When Rylan had explained his proposal in full, Willow stopped walking. “Let me understand,” she said as a stiff wind whined through the canopy overhead. “You want Father’s leave to care for Bothymus in Ancris so that you can curry favor with Quintarch Lucran?”

“In our father’s name, yes.”

“You have no other reason to go.”

“None.”

“Then, why didn’t you ask Father yourself?”

“Because he’s annoyed with me. He wouldn’t listen, and this is important. The election is five weeks away, and Father’s seat is tenuous.” They continued across a suspended bridge.
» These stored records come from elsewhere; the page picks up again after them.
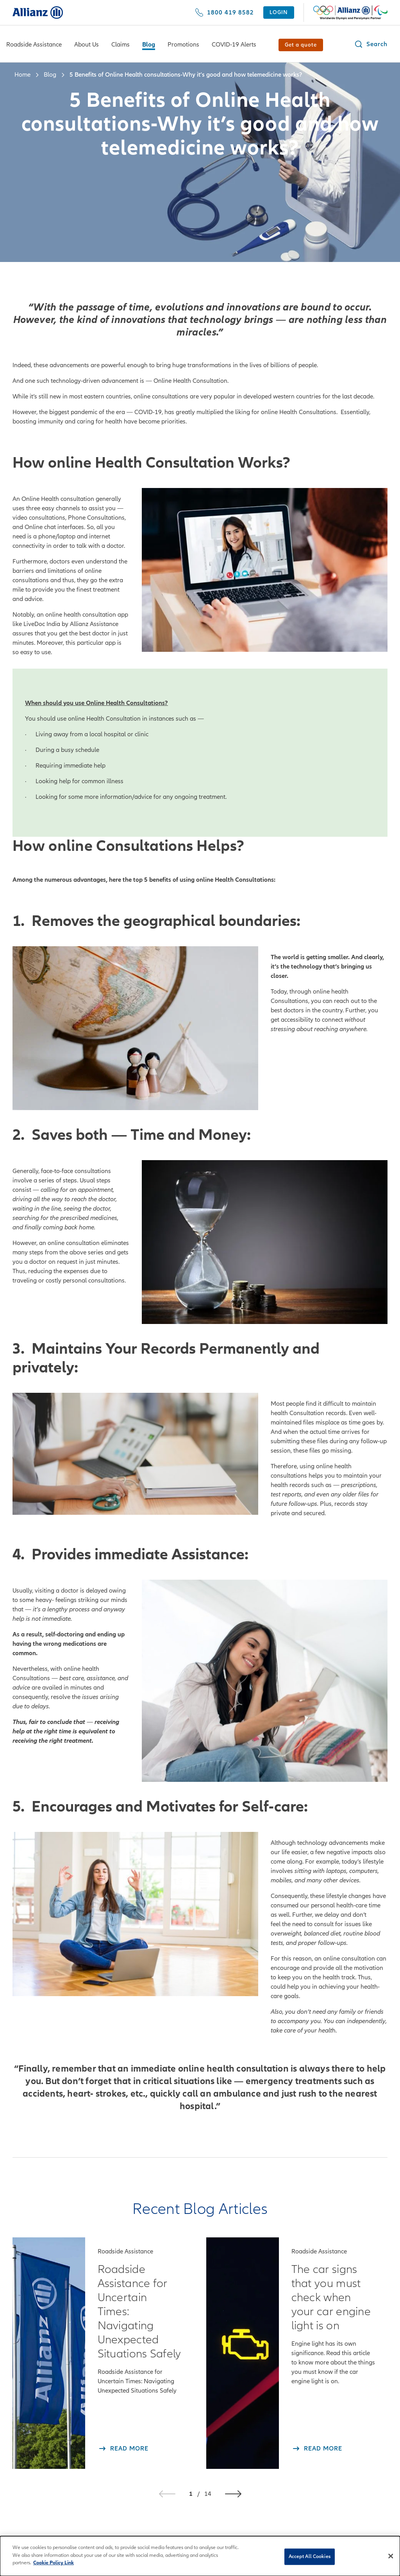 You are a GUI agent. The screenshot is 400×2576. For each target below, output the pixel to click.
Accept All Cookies (309, 2557)
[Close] (390, 2556)
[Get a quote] (301, 45)
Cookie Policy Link (53, 2564)
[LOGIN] (278, 12)
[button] (371, 44)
After making sure they were alone, Rylan said, “It’ll only get worse for him if news about the amendment leaks.”

Willow glanced around as well. “You know about that?”

Rylan nodded. “And even if word doesn’t leak, Father’s denial of Praefectus Damika’s request is going to look all the worse when Quintarch Lucran learns what Lorelei saw at the council of Knives.”

A gaggle of children raced along a walkway a few trees over, the farthest behind pelting the others with pine cones.

As Willow watched them, Rylan continued. “We both know Father will probably win the vote of the patricians, but he still needs the quintarchs’ vote of confidence. How can tending to the wounded dragon of a quintarch’s daughter fail to do anything but help?”

“You’ve hardly showed an uncia of gratitude to Father for taking you in when your uncle died. How can you expect me to believe you care about his interests?”

“Because I care about the Holt, and I genuinely believe he had the Holt’s best interests at heart when he struck that deal with Aarik.”

Willow’s brows pinched. She stared out over Glaeyand’s expanse, then looked at Rylan again. “He might not agree.”

“Just speak to him, please.”

She strode away, erect, her long black hair tossing in the wind.

Rylan called after her. “Thank you, Willow. I owe you.”